(Records from a data source)
§

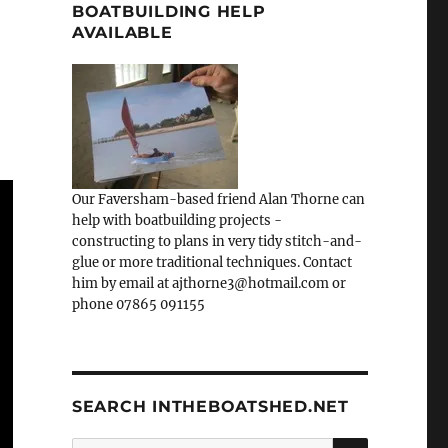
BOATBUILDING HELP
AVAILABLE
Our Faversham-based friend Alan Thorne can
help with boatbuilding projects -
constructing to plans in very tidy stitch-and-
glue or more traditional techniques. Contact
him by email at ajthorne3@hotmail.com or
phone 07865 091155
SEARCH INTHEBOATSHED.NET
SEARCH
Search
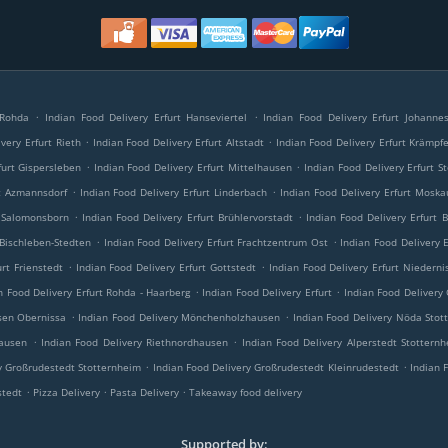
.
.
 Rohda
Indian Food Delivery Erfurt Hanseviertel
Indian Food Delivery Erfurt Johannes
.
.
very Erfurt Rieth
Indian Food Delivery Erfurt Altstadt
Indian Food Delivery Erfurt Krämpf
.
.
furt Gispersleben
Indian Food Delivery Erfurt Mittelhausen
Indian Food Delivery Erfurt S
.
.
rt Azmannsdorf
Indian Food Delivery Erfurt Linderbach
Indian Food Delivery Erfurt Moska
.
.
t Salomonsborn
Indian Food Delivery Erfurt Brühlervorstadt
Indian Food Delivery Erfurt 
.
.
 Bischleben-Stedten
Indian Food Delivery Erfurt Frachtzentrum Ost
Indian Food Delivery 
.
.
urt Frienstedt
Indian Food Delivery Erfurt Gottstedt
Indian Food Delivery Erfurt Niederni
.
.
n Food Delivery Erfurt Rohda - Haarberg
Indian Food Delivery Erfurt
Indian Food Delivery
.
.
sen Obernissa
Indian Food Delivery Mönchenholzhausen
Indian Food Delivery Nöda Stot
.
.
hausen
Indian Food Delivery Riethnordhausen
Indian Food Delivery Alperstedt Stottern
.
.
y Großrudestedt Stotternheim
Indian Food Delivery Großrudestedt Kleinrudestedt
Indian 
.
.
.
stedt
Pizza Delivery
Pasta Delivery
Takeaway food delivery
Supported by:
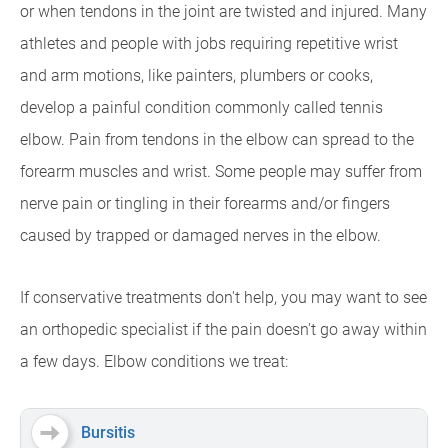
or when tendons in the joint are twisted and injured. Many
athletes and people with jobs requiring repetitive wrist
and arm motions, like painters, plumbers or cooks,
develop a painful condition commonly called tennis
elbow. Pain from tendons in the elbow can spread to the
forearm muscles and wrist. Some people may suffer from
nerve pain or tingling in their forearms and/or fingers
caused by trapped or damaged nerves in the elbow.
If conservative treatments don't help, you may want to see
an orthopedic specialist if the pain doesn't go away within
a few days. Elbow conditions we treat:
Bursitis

§

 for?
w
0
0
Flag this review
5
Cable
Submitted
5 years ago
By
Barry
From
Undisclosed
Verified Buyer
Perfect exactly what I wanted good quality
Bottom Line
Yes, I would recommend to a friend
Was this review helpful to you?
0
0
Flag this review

§

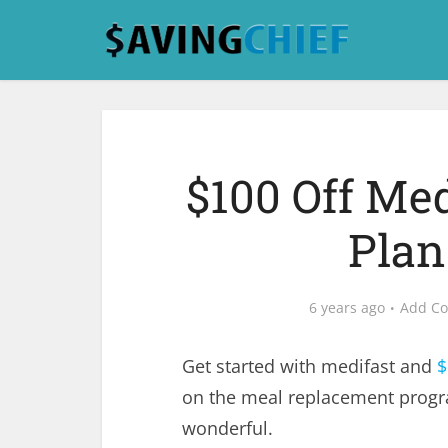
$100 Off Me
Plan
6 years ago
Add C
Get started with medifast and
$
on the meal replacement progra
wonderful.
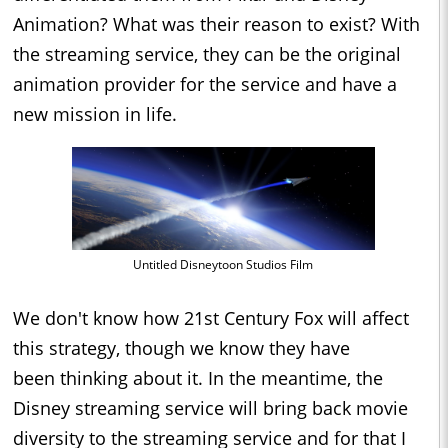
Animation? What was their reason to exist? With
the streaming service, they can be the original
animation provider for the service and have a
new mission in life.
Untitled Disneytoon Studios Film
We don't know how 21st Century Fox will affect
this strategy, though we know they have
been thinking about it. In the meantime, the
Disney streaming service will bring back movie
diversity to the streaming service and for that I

§

Instructions for the task: Reproduce, word for word and in full, only the lines above that start at the line with "Indian Food Delivery Erfurt Niederni" and run through the line with "Indian Food Delivery Riethnordhausen", both ends included.

Task result:
Indian Food Delivery Erfurt Niederni
.
.
n Food Delivery Erfurt Rohda - Haarberg
Indian Food Delivery Erfurt
Indian Food Delivery
.
.
sen Obernissa
Indian Food Delivery Mönchenholzhausen
Indian Food Delivery Nöda Stot
.
.
hausen
Indian Food Delivery Riethnordhausen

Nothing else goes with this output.